I pay roughly five times as much per unit of heat I put into my home compared to someone using gas. Like many others in fuel poverty, we mask the real extent by rationing heat, that is not heating the house to an adequate standard as set out by the Scottish Government.
A new act from the Scottish Parliament in 2019 changed the way fuel poverty is defined. That definition is roughly, that after housing costs have been deducted, more than 10 per cent of net income is used to pay for fuel costs, and that after certain further adjustments are made, that remaining income is insufficient to maintain at least 90 per cent of UK Minimum Income Standard.
It is not the easiest to understand or to calculate, but try to give it a go – I would bet there are many people living in fuel poverty now who are not currently aware that they do.
The price cap is in place to protect consumers from short-term changes in prices of energy. The price of gas has increased post-Covid as demand has risen, while the war in Ukraine has also threatened supplies from Russia, driving up costs.
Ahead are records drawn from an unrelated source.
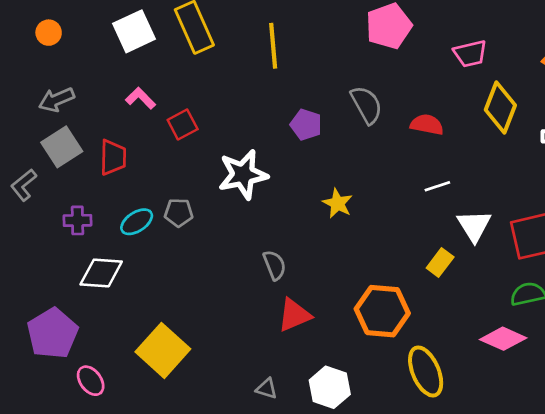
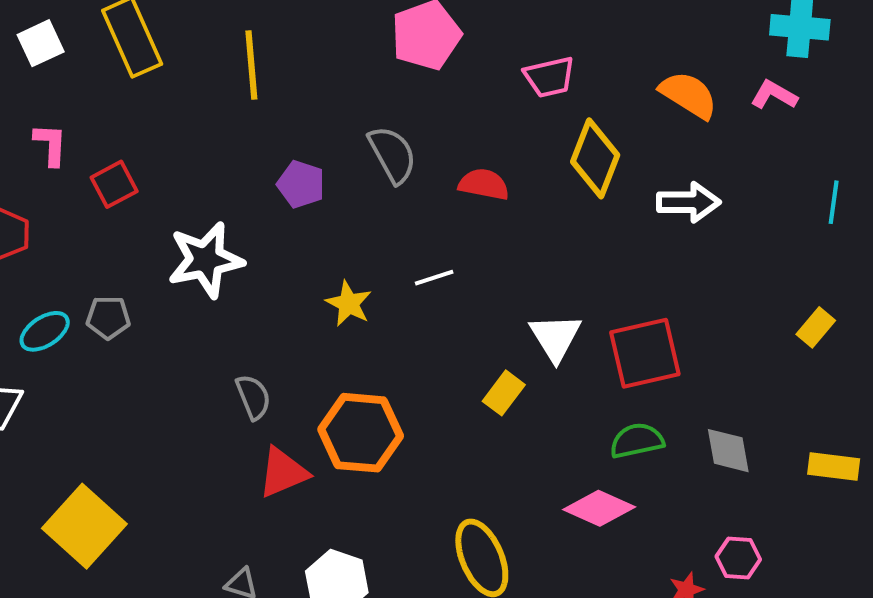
white square: (134, 31) -> (41, 43), size x0.7
pink L-shape: (141, 98) -> (51, 145), turned 48
white line: (437, 186) -> (434, 278), moved
orange hexagon: (382, 311) -> (361, 433), moved

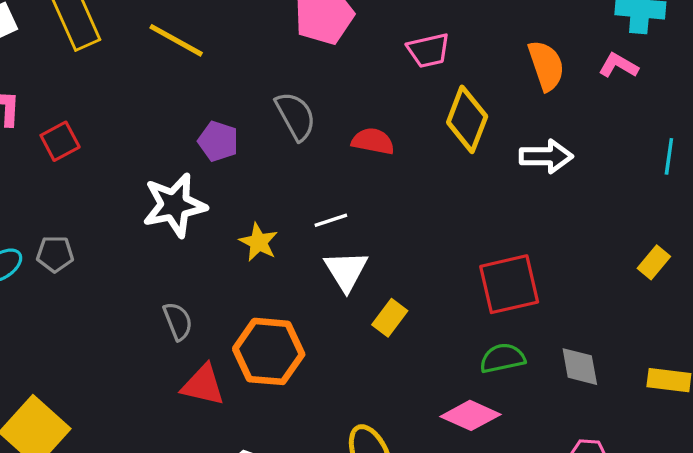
yellow line: (251, 65) -> (176, 40), turned -56
orange semicircle: (689, 95) -> (546, 66), turned 39
white star: (206, 260) -> (174, 205), moved
white triangle: (555, 337) -> (346, 271), moved
red triangle: (283, 472) -> (203, 385), turned 36

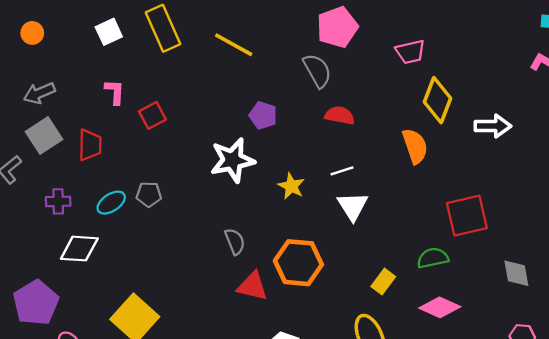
orange semicircle: (546, 66) -> (415, 146), moved
gray semicircle: (296, 116) -> (317, 71), moved
red semicircle: (373, 141) -> (340, 115), moved
yellow rectangle: (390, 318) -> (383, 282), moved
green semicircle: (502, 358) -> (433, 258), moved

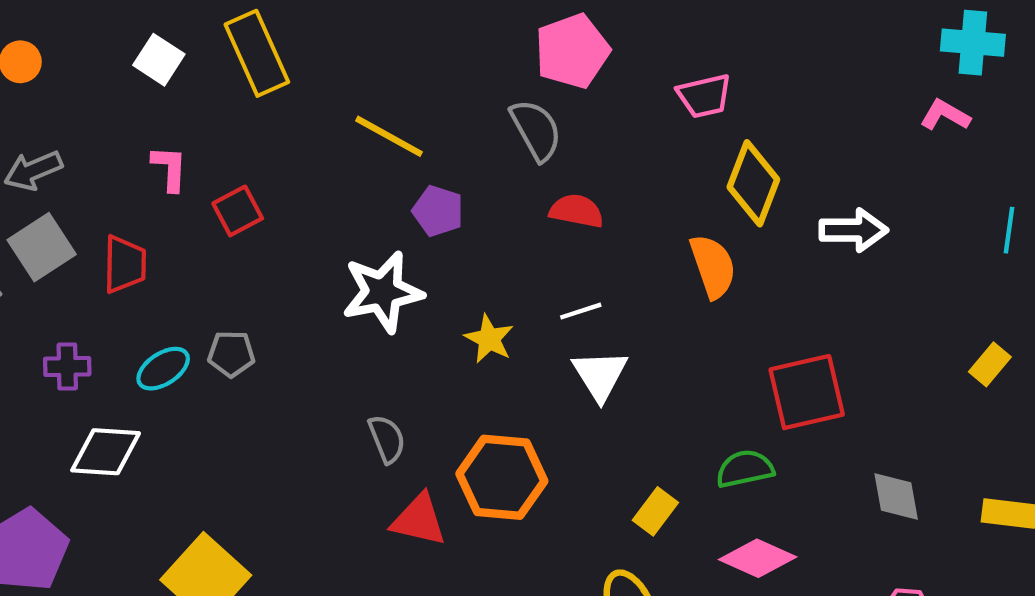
white square: (109, 32) -> (159, 60), turned -32
yellow line: (234, 45) -> (389, 136), moved

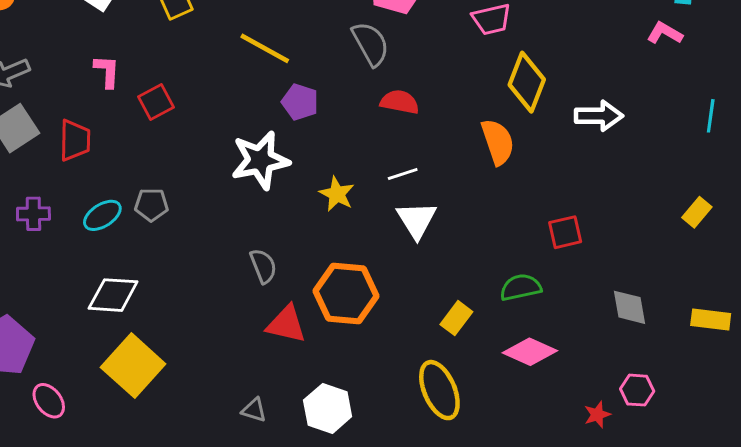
red square: (807, 392) -> (565, 232), size x0.6
white diamond: (106, 452) -> (113, 295), moved

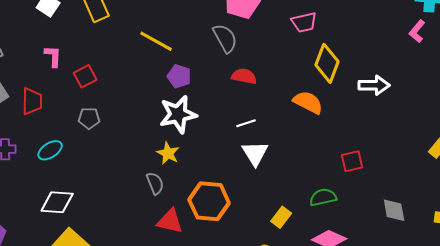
pink L-shape: (665, 33) -> (417, 31), turned -80
orange semicircle: (498, 142) -> (308, 102), turned -44
white star: (260, 160) -> (178, 114), moved
yellow star: (337, 194) -> (168, 153), moved
gray pentagon: (151, 205) -> (89, 118), moved

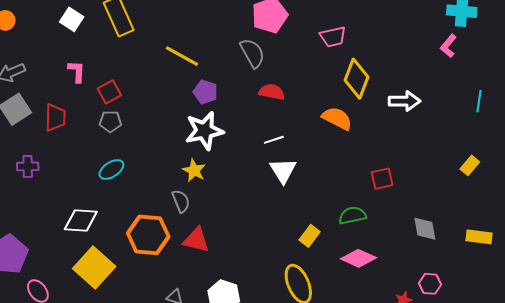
gray pentagon: (89, 118) -> (110, 121), moved
cyan ellipse: (50, 150) -> (111, 169), moved
orange hexagon: (209, 201) -> (148, 235), moved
The UK burns a lot of gas for heating homes and electricity generation, and this has driven the increase in consumer energy bills. SSE, one of the companies that burns gas for electricity, announced profits of £1.5 billion last year, up 15 per cent, leading to calls for a windfall tax, and suggesting the price cap rise is also paying for greater profits for energy companies.
Figures from 2019 show that in Highland one-third of all households live in fuel poverty – in comparison the Scottish average is around one-quarter. In 2019, Highland generated four times as much electricity as it consumed, all from renewable sources, and that number increased to five-and-a-half times in 2020.
Six out of seven local authorities significantly above the national fuel poverty average are found in the Highlands and Islands. In 2019, the Highlands and Islands generated three times as much electricity from renewables as the region consumed, in 2020 that number increased to four times as much.
I authored a report last year for the Caithness and North Sutherland Regeneration Partnership which found that in the Dounreay Travel to Work Area, generation from large onshore wind farms and the MeyGen tidal turbines in the Inner Sound, generated 1242 per cent of annual electricity consumption.
The far north is a huge exporter of renewable electricity, before we consider the ever-increasing amount of offshore wind being built around our coasts. The area boasts fuel poverty numbers well above the national average, with action groups across Caithness and Sutherland reporting some incredibly difficult circumstances.
This situation is hugely inequitable, but the drivers and solutions are incredibly complex. The governments in Edinburgh and London have different levers to pull to fix the issue, but much of the time appear to pass the respective blame to each other.
We desperately need them both to do better.
We need new community benefit models which price electricity fairly for energy rich but fuel poor communities like our own, dealing with fuel poverty to meet the Scottish Government's target of no more than five per cent of households by 2040. The price of electricity is just one factor, we need better housing, more insulation, better heating systems, and importantly, better wages.
People should not use this issue as a reason to attack renewable generation whilst the planet’s climate changes, this is a societal issue needing fixed by governments to deliver a just transition. It is a very good thing that we produce this much renewable electricity, we need to produce much more, and we have an obligation to our friends and family in the south to do so. We just want a fairer deal.
- Magnus Davidson is a researcher based in Thurso.